Page 1 of 1

L.39 Question: Empirical Formula of Oxide

Posted: Tue Sep 27, 2016 11:55 am
by Nhi Vo 3A
L.39. A 1.50-g sample of metallic tin was placed in a 26.45-g crucible and heated until all the tin had reacted with the oxygen in air to form an oxide. The crucible and product together were found to weigh 28.35 g.
a). What is the empirical formula of the oxide?
b). Write the name of the oxide.

I found the moles of Sn to be 0.001264 mol Sn and moles of oxygen to be 0.025 mol O, but how do I find the mole ratio of Sn: O ?

Re: L39 Question: Empirical Formula of Oxide

Posted: Tue Sep 27, 2016 12:52 pm
by Chem_Mod
The moles of tin you found is off by a decimal point. You simply take the larger number, divided by the smaller number. In this case, we find out there are two moles of O for every one mole of Sn. Therefore, the empirical formula is SnO2, meaning that tin has a +4 charge. So the name would be tin (IV) oxide.

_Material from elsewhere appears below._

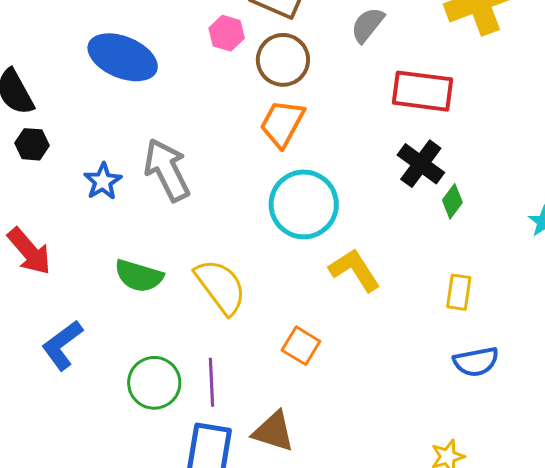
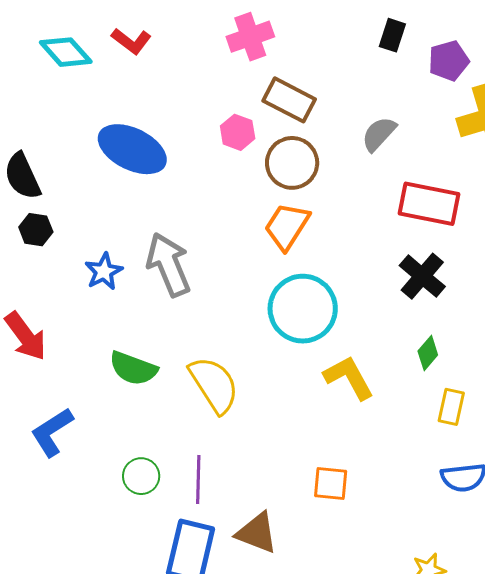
green diamond: (452, 201) -> (428, 353), moved
orange square: (301, 346) -> (331, 483), moved, turned -30
green circle: (154, 383) -> (141, 476), size x0.7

Re: L39 Question: Empirical Formula of Oxide

Posted: Tue Sep 27, 2016 4:33 pm
by Nhi Vo 3A
Thank you!

Re: L.39 Question: Empirical Formula of Oxide

Posted: Wed Oct 12, 2016 5:42 pm
by Aleena_Sorf_2A
L.39
Given:
mass of Sn= 1.50 g
mass of crucible= 26.45 g
mass of crucible and oxide= 28.35 g
mass of oxide= 28.35g-26.45g= 1.90 g
mass of oxygen= 1.90-1.50 g= .4 g

1.50 g Sn x (1 mol Sn/118.71 g Sn)= 1.264 x 10^-2 mol Sn

.4 g x (1mol O/16.00 g O)= .025 mol O

You would then divide the moles by the smallest number of moles, which in this case is 1.264 x 10^-2 mol.
1.264 x 10^-2 / 1.264 x 10^-2= 1
.025 / 1.264 x 10^-2 = 1.977= 2
Mole Ratio of Sn:O is 1:2
Empirical Formula- SnO2

b) The name of this oxide is tin(IV) oxide.